Wednesday, June 4, 2014

Soccer, Math, and small multiples

NYT's The Upshot has published an intriguing piece about the upcoming World Cup this morning. According to Kevin Quealy and Gregor Aisch, authors of the charts and the accompanying article, the selection method used by FIFA to build the World Cup groups is unfair, so they propose an alternative based on the work of Julien Guyon, a French mathematician. Guyon has explained his calculations here.

The charts at the bottom of the page are probability distributions based on thousands of simulations that follow either FIFA's method (light blue curves) or Guyon's one (dark blue curves.) The Y-axis is probability (%) and the X-axis represents levels of difficulty. FIFA's method leads to a much larger variance than Guyon's: the light blue curves are flatter and wider than the dark ones. This means that a mediocre team can easily find itself in a tough group, and a strong team can end up surrounded by shaky rivals. You can clearly see this if you play with the draw simulator on top of the page. Click several times and you'll notice that very strong and very weak groups are much more likely to appear using FIFA's method.

The Upshot deserves praise for several reasons: (a) the terrific integration of copy, simulator, and graphics; (b) the beautiful small multiple array of probability distribution charts (I still believe that this kind of graphic is too unusual in the news;) (c) the fact that The New York Times is not afraid of challenging its readers with such a geeky discussion. This could be a reminder for other news organizations: Readers aren't dumb.

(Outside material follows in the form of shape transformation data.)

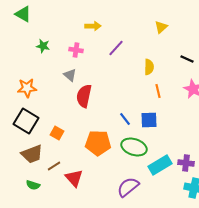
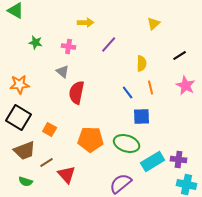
black line: (187, 59) -> (180, 56), turned -56
blue line: (125, 119) -> (128, 92), moved

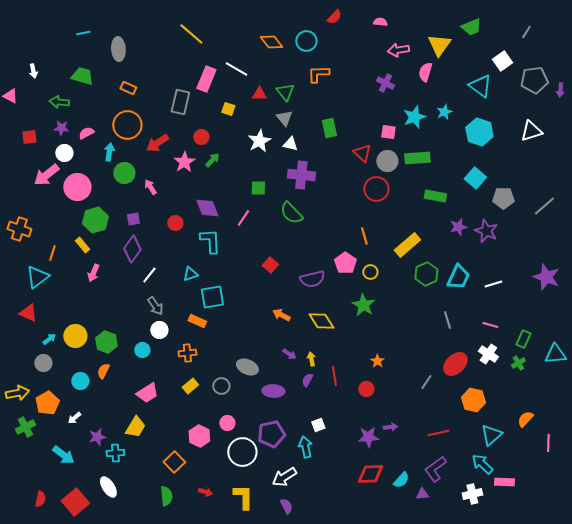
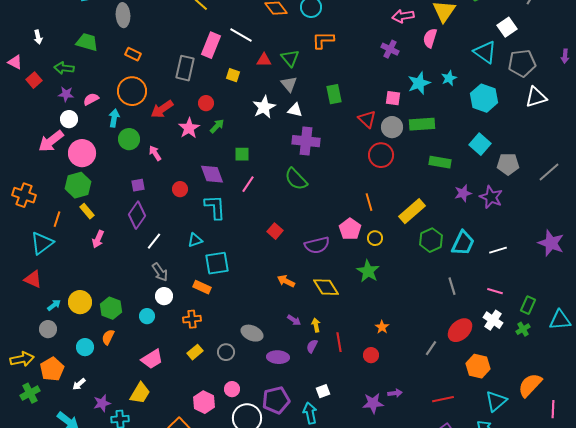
gray pentagon: (534, 80) -> (522, 63), moved
red square: (29, 137) -> (34, 80), moved, turned -35
green square: (258, 188) -> (242, 154), moved
green hexagon: (95, 220) -> (78, 185), moved
orange semicircle: (525, 419) -> (530, 385), size x1.5

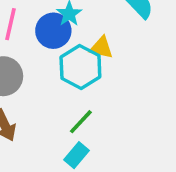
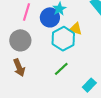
cyan rectangle: (77, 155) -> (89, 85), moved

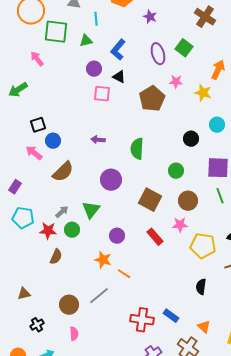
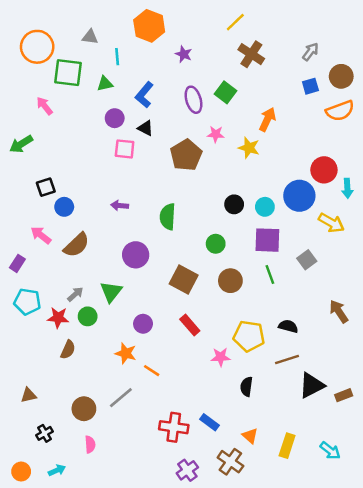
cyan circle: (217, 125) -> (265, 207), moved
pink arrow: (34, 153) -> (41, 235), moved
pink star: (180, 225) -> (221, 357), moved

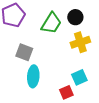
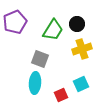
gray square: (24, 52) -> (40, 59), moved
red square: (66, 92) -> (61, 95), moved

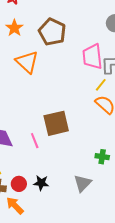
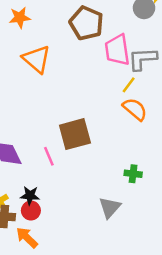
orange star: (14, 28) -> (20, 18), turned 30
brown pentagon: (52, 32) -> (86, 23), moved
black star: (41, 183) -> (30, 195), moved

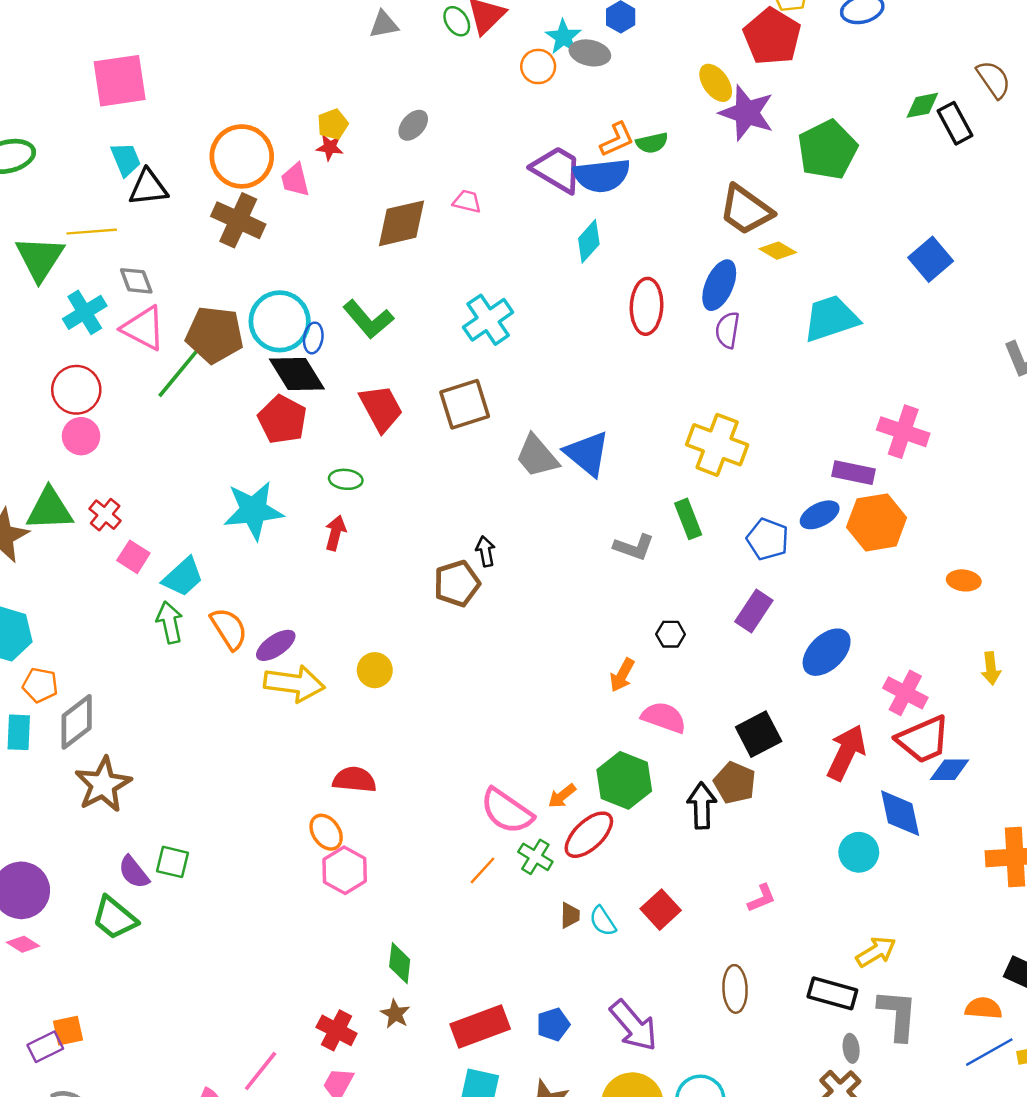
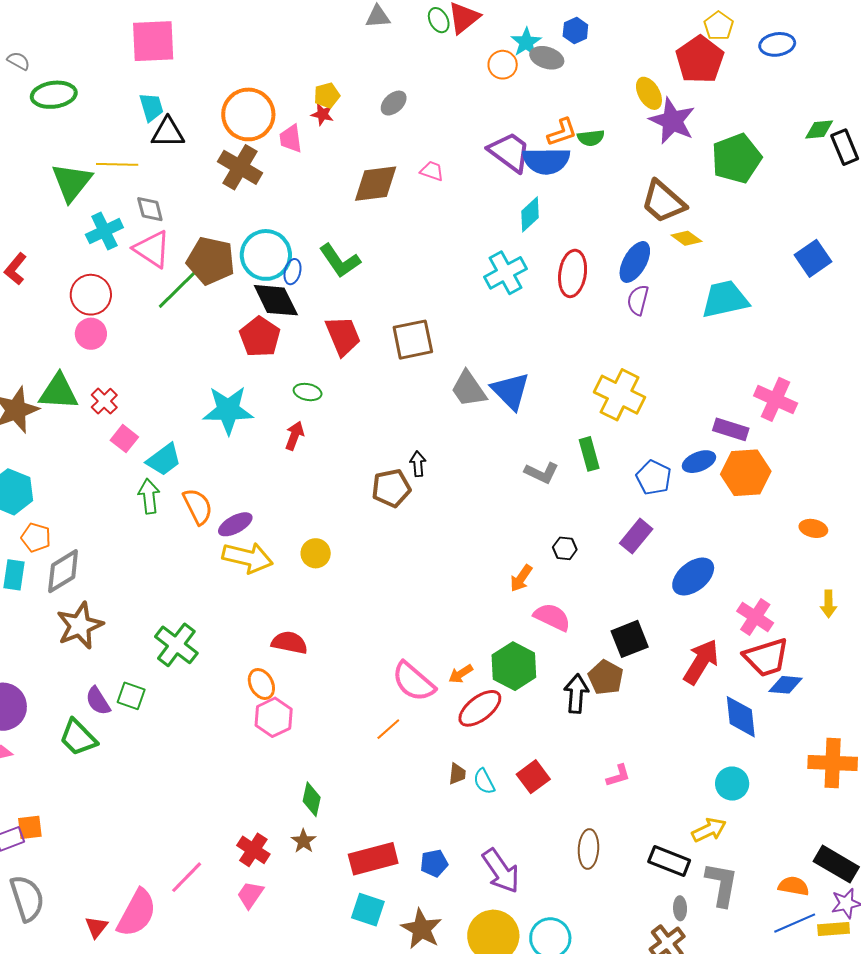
cyan cross: (488, 320) -> (506, 273), moved
cyan circle: (859, 852) -> (732, 784), moved
green cross: (535, 857) -> (176, 645), moved, size x1.5

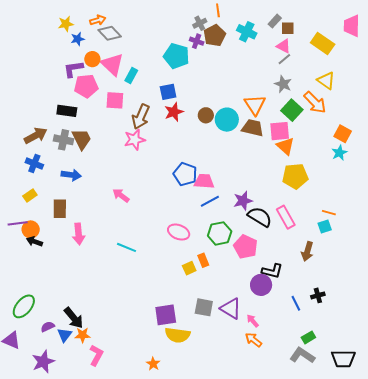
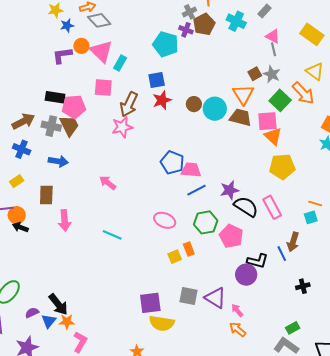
brown square: (288, 28) -> (255, 74), moved, turned -32
gray line: (284, 59) -> (273, 49), turned -64
pink pentagon: (86, 86) -> (74, 107), moved
blue line: (296, 303) -> (282, 254), moved

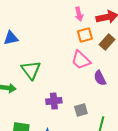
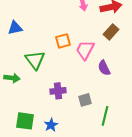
orange square: (85, 35) -> (63, 41), moved
pink trapezoid: (81, 60) -> (85, 50), turned 75

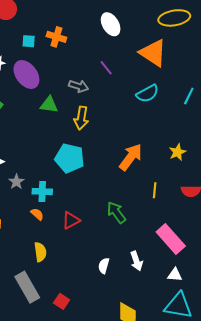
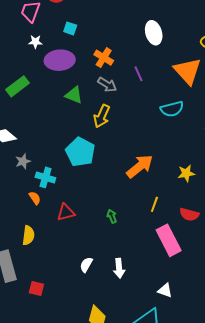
orange cross: (56, 37) -> (104, 58), moved
purple ellipse: (26, 75) -> (60, 60), turned -72
green arrow: (116, 212) -> (112, 216), size x0.6
pink rectangle: (171, 239) -> (169, 240), moved
white triangle: (175, 275) -> (165, 290), moved
red square: (62, 301) -> (36, 289), turned -35

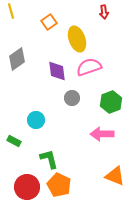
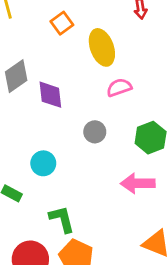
pink semicircle: (89, 67) -> (119, 88), size x0.7
purple diamond: (57, 71) -> (50, 95), moved

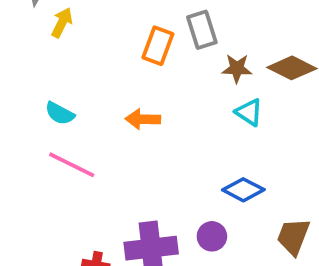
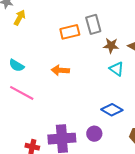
orange rectangle: (158, 46) -> (70, 32), turned 54

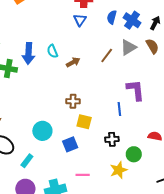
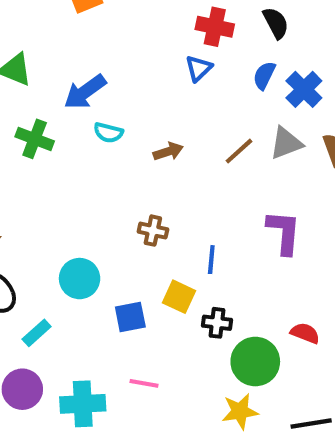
cyan semicircle: (52, 51) -> (108, 133), moved, turned -64
blue arrow: (29, 53) -> (85, 92), moved, turned 40
blue line: (119, 109) -> (211, 260), moved
yellow square: (84, 122) -> (179, 297), moved
green circle: (134, 154) -> (255, 362), size x1.5
yellow star: (119, 170) -> (240, 411), moved

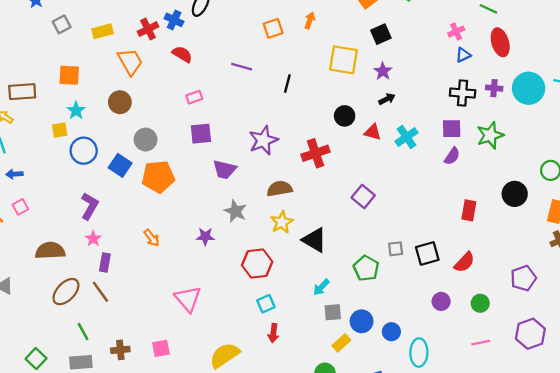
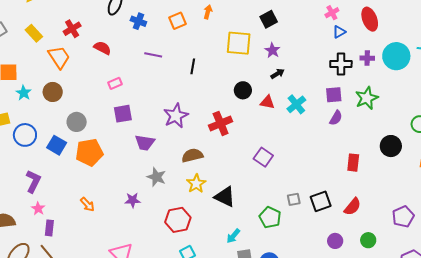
blue cross: (174, 20) -> (138, 21), moved
yellow rectangle: (103, 31) -> (34, 33), turned 66
cyan star: (76, 111) -> (24, 93), moved

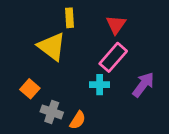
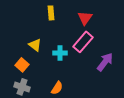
yellow triangle: (52, 46) -> (35, 45), moved, size x0.6
cyan cross: (100, 85) -> (60, 53), moved
gray cross: (52, 112) -> (22, 87), moved

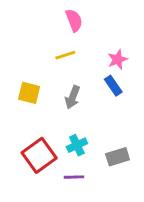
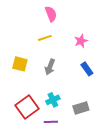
blue rectangle: (113, 86) -> (87, 69), moved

  1. I loved the analysis and the presentation of it, but I worry about the unstated assumption that FIFA rankings are equivalent to team quality. Typically these would under-represent the strength of the host (Brazil played fewer competitive fixtures as they don't need to qualify) and over-state the strength of a country like the USA, who qualify from a weaker confederation.

    Playing with the simulator I turned up a Very Weak Group A of Brazil, Greece, France & Cameroon and Strong Group B of Colombia, Italy, Costa Rica and Algeria. If these groups played each other in rank order, I would expect the weak group to win more than they lose.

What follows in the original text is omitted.